Below is a plot of the rmse based on the value of \(\lambda\) over the range 0 to 10 and the effect it has on reducing the root mean squared error.

qplot(lambdas, rmses)

Now I can select the best value of \(\lambda\) with the code below.

lambda <- lambdas[which.min(rmses)]
lambda %>% knitr::kable()
x
5

Time to show the results of the regularized movie + user + time + genre effect model.

RMSE_results <- bind_rows(
  RMSE_results,
  tibble(Method="Regularized Movie + User + Time + Genre Model",
         RMSE = min(rmses)))
RMSE_results %>% knitr::kable()
Method RMSE
The Average 1.0600069
Movie Effect Model 0.9435103
Movie + User Effects Model 0.8658570
Movie + User + Time + Genre Effects Model 0.8650181
Regularized Movie Effect Model 0.9434773
Regularized Movie + User + Time + Genre Model 0.8644644

The Regularized Movie + User + Time + Genre Effect Model has brought me to an RMSE of below the class goal for an A!

Why Matrix Factorization

The previous model leaves out an important source of variation related to the fact that groups of movies have similar rating patterns and groups of users have similar rating patterns as well.

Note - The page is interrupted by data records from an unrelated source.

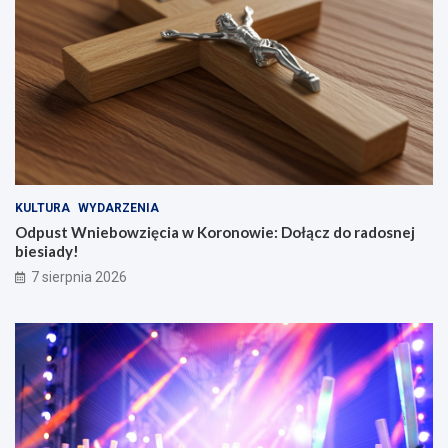
KULTURA
WYDARZENIA
Odpust Wniebowzięcia w Koronowie: Dołącz do radosnej
biesiady!
7 sierpnia 2026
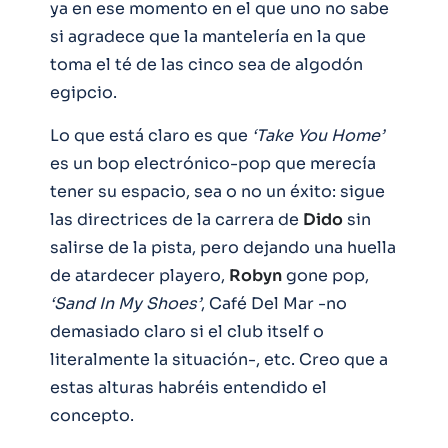
ya en ese momento en el que uno no sabe
si agradece que la mantelería en la que
toma el té de las cinco sea de algodón
egipcio.
Lo que está claro es que
‘Take You Home’
es un bop electrónico-pop que merecía
tener su espacio, sea o no un éxito: sigue
las directrices de la carrera de
Dido
sin
salirse de la pista, pero dejando una huella
de atardecer playero,
Robyn
gone pop,
‘Sand In My Shoes’
, Café Del Mar -no
demasiado claro si el club itself o
literalmente la situación-, etc. Creo que a
estas alturas habréis entendido el
concepto.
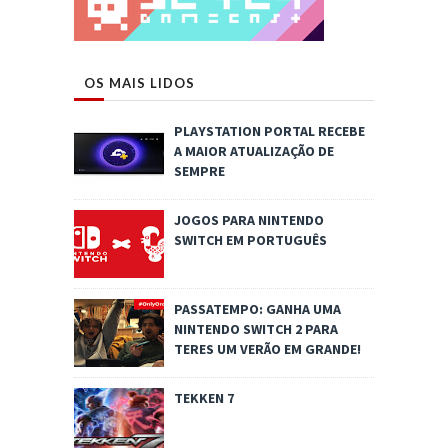
OS MAIS LIDOS
PLAYSTATION PORTAL RECEBE
A MAIOR ATUALIZAÇÃO DE
SEMPRE
JOGOS PARA NINTENDO
SWITCH EM PORTUGUÊS
PASSATEMPO: GANHA UMA
NINTENDO SWITCH 2 PARA
TERES UM VERÃO EM GRANDE!
TEKKEN 7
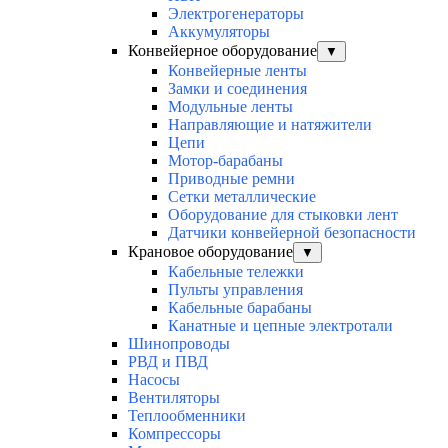
Электрогенераторы
Аккумуляторы
Конвейерное оборудование
▼
Конвейерные ленты
Замки и соединения
Модульные ленты
Направляющие и натяжители
Цепи
Мотор-барабаны
Приводные ремни
Сетки металлические
Оборудование для стыковки лент
Датчики конвейерной безопасности
Крановое оборудование
▼
Кабельные тележки
Пульты управления
Кабельные барабаны
Канатные и цепные электротали
Шинопроводы
РВД и ПВД
Насосы
Вентиляторы
Теплообменники
Компрессоры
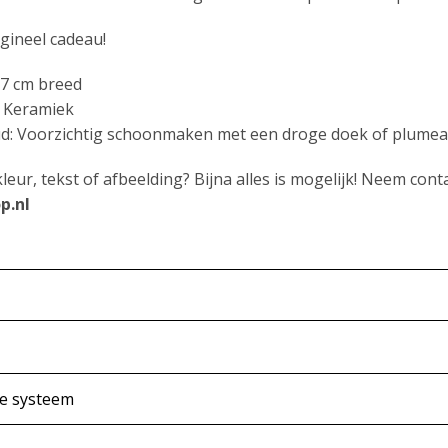
igineel cadeau!
 7 cm breed
: Keramiek
: Voorzichtig schoonmaken met een droge doek of plume
kleur, tekst of afbeelding? Bijna alles is mogelijk! Neem co
p.nl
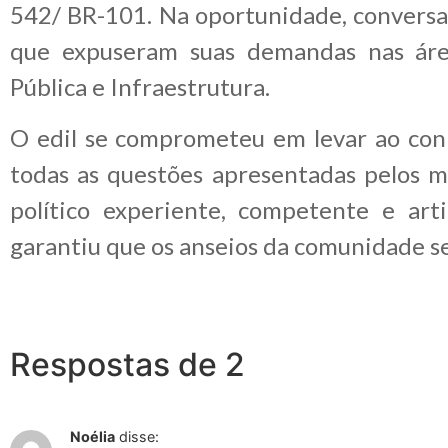
542/ BR-101. Na oportunidade, convers
que expuseram suas demandas nas áre
Pública e Infraestrutura.
O edil se comprometeu em levar ao co
todas as questões apresentadas pelos 
político experiente, competente e ar
garantiu que os anseios da comunidade s
Respostas de 2
Noélia
disse:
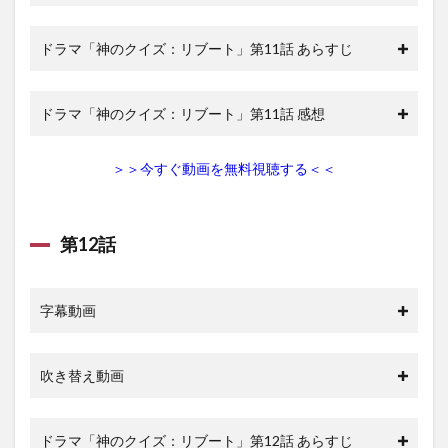
ドラマ「神のクイズ：リブート」第11話 あらすじ
ドラマ「神のクイズ：リブート」第11話 感想
＞＞今すぐ動画を無料視聴する＜＜
第12話
字幕動画
吹き替え動画
ドラマ「神のクイズ：リブート」第12話 あらすじ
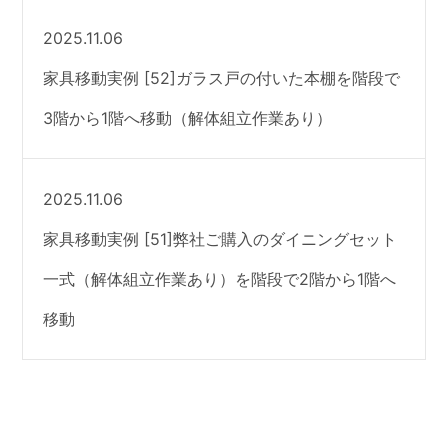
2025.11.06
家具移動実例 [52]ガラス戸の付いた本棚を階段で
3階から1階へ移動（解体組立作業あり）
2025.11.06
家具移動実例 [51]弊社ご購入のダイニングセット
一式（解体組立作業あり）を階段で2階から1階へ
移動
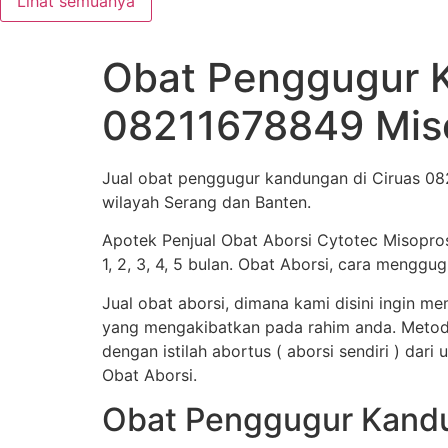
Lihat semuanya
Obat Penggugur K
08211678849 Miso
Jual obat penggugur kandungan di Ciruas 0
wilayah Serang dan Banten.
Apotek Penjual Obat Aborsi Cytotec Misopro
1, 2, 3, 4, 5 bulan. Obat Aborsi, cara men
Jual obat aborsi, dimana kami disini ingin 
yang mengakibatkan pada rahim anda. Metod
dengan istilah abortus ( aborsi sendiri ) dar
Obat Aborsi.
Obat Penggugur Kandu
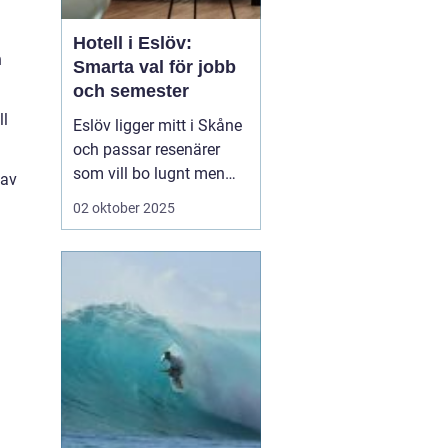
Hotell i Eslöv:
n
Smarta val för jobb
och semester
ll
Eslöv ligger mitt i Skåne
och passar resenärer
som vill bo lugnt men
 av
röra sig snabbt mellan
02 oktober 2025
städer och sevärdheter.
Här finns ett brett spann
av boenden, från enkla
affärshotell till hemkära
alterna...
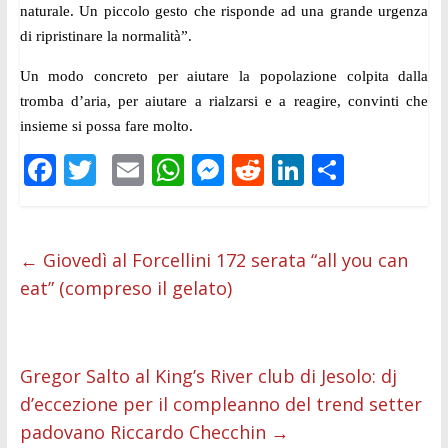
naturale. Un piccolo gesto che risponde ad una grande urgenza
di ripristinare la normalità”.
Un modo concreto per aiutare la popolazione colpita dalla
tromba d’aria, per aiutare a rialzarsi e a reagire, convinti che
insieme si possa fare molto.
F
T
E
W
M
R
Li
C
ac
w
m
h
e
e
n
o
e
itt
ai
at
ss
d
k
n
b
er
l
s
e
di
e
di
←
Giovedì al Forcellini 172 serata “all you can
eat” (compreso il gelato)
o
A
n
t
dI
vi
o
p
g
n
di
k
p
er
Gregor Salto al King’s River club di Jesolo: dj
d’eccezione per il compleanno del trend setter
padovano Riccardo Checchin
→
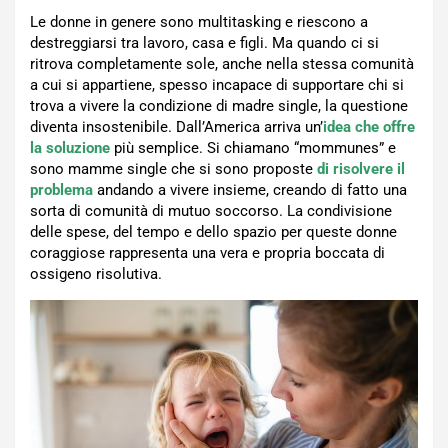
Le donne in genere sono multitasking e riescono a
destreggiarsi tra lavoro, casa e figli. Ma quando ci si
ritrova completamente sole, anche nella stessa comunità
a cui si appartiene, spesso incapace di supportare chi si
trova a vivere la condizione di madre single, la questione
diventa insostenibile. Dall’America arriva un’
idea che offre
la soluzione
più semplice. Si chiamano “mommunes” e
sono mamme single che si sono proposte
di risolvere il
problema
andando a vivere insieme, creando di fatto una
sorta di comunità di mutuo soccorso. La condivisione
delle spese, del tempo e dello spazio per queste donne
coraggiose rappresenta una vera e propria boccata di
ossigeno risolutiva.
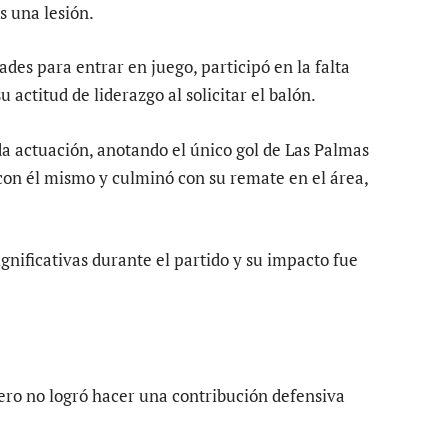
 una lesión.
ades para entrar en juego, participó en la falta
 actitud de liderazgo al solicitar el balón.
da actuación, anotando el único gol de Las Palmas
on él mismo y culminó con su remate en el área,
gnificativas durante el partido y su impacto fue
 pero no logró hacer una contribución defensiva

We will discover these patterns by studying the residuals obtained after fitting my model. Once I convert the data into a matrix, I can see these residuals: \[r_{u, i} = y_{u, i} - \hat{b}_i - \hat{b}_u\], where \(y_{u, i}\) is the entry in row \(u\) for user and column \(i\) for movie. For illustration purposes we will only consider a small subset of movies with many ratings and users that have rated many movies.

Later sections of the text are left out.